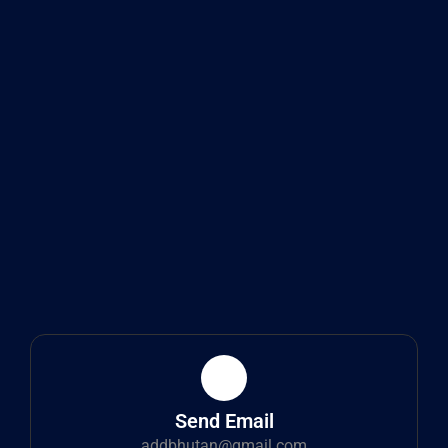
Send Email
addbhutan@gmail.com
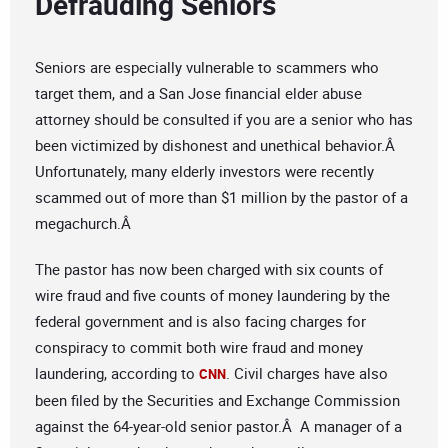
Defrauding Seniors
Seniors are especially vulnerable to scammers who
target them, and a San Jose financial elder abuse
attorney should be consulted if you are a senior who has
been victimized by dishonest and unethical behavior.Â
Unfortunately, many elderly investors were recently
scammed out of more than $1 million by the pastor of a
megachurch.Â
The pastor has now been charged with six counts of
wire fraud and five counts of money laundering by the
federal government and is also facing charges for
conspiracy to commit both wire fraud and money
laundering, according to
. Civil charges have also
CNN
been filed by the Securities and Exchange Commission
against the 64-year-old senior pastor.Â A manager of a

▶ What you have to do: Collect the lines of the data that carry the word "counts".

▶ Output for this exercise:
The pastor has now been charged with six counts of
wire fraud and five counts of money laundering by the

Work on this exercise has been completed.